Ambassador Bamba told Africa Renewal that his government would pursue a policy of social inclusion as well — a sensitive matter in a country where tensions between “indigenous” Ivorians and migrants, fanned by xenophobic propaganda from Gbagbo-controlled media, have made nationality an explosive issue. “You have to understand that Côte d’Ivoire has 21 million inhabitants, but I think a third are from neighbouring countries. So we have to move to citizenship rather than national origin, which is … something very racist.”
Land disputes, a source of violence among communities in the western part of the country, “should be addressed in light of reality today,” the ambassador explained. “Imagine the young Burkinabès who are there three or four generations. They were born in Côte d’Ivoire and have nothing to do with Burkina Faso, but they are from the Burkina Faso culture. When the father buys land and dies it is quite normal that his son would inherit the land, but [under current law] it is not possible because the kid is not Ivorian…. That’s not justice.”
Appeal for aid
Ambassador Bamba also appealed for greater humanitarian aid for the victims of the violence. Donor governments, he said, “have to rally as much as they did in supporting democracy and the will of the people of Côte d’Ivoire. The situation on the humanitarian front is very hard. People lack everything — water, sanitation, food, first aid. Displaced persons should return to their homes.… This should be addressed rapidly. That is why I take the opportunity of this interview to launch an appeal to the [international community] to come to Côte d’Ivoire and bring some relief to the suffering of the people.”

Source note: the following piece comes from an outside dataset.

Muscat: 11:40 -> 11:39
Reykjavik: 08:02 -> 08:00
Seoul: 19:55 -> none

The UN estimates that as many as 1 million Ivorians have fled the fighting in Abidjan alone, joining hundreds of thousands of others as refugees in neighbouring Liberia and other countries or in makeshift camps for the internally displaced. The flood of civilians has overwhelmed existing relief efforts and UN officials report that emergency funding appeals have found few listeners in donor countries.

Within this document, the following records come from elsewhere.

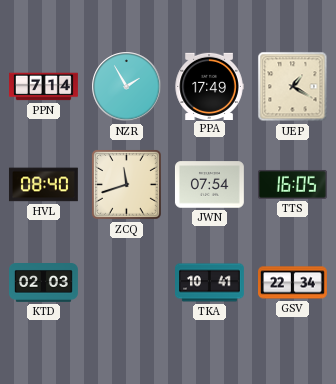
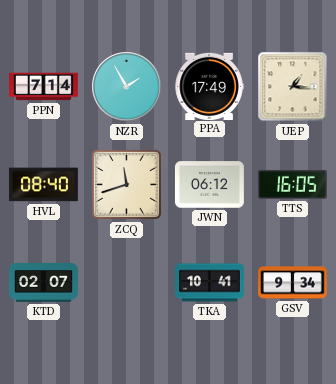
UEP: 1:20 -> 1:16
JWN: 07:54 -> 06:12
KTD: 02:03 -> 02:07
GSV: 22:34 -> 9:34
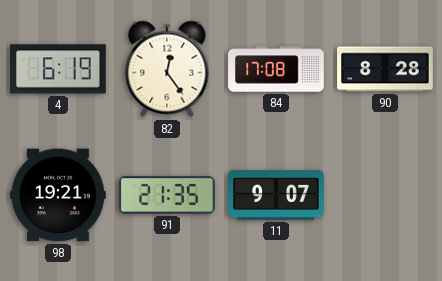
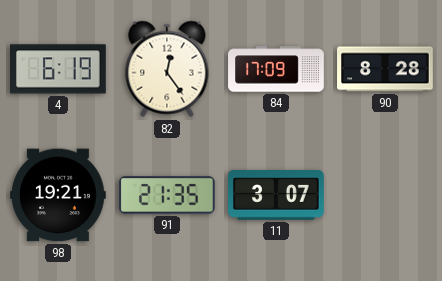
84: 17:08 -> 17:09
11: 9:07 -> 3:07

The ambassador, however, remained confident of continued international support. “There is no doubt they will respond. They will do it.” In the meantime, he said, “President Ouattara has launched an emergency plan of 45 bn CFA francs [about US$100 mn] to address their basic needs — water, heath and basic infrastructure and sanitation — to prevent epidemics from spreading. We have done this, but we also need support from the international community in addressing this very urgent problem.”
International community ‘sort of’ complicit
The ambassador had one criticism of the international community, however. The scope of the suffering and destruction, he asserted, would have been lessened had the world acted sooner. “It is unfortunate that the international community does not know Mr. Gbagbo. They were dealing with him as if he were a normal statesman…. But because the international community did not know Gbagbo, they have been sort of accomplices in these killings,” by trying so long to negotiate his departure.
Mr. Gbagbo’s removal “should have happened long before,” the ambassador concluded. “It would have saved many lives. Many people would have been living to celebrate the emergence of democracy in Côte d’Ivoire…. That is my message to the international community.”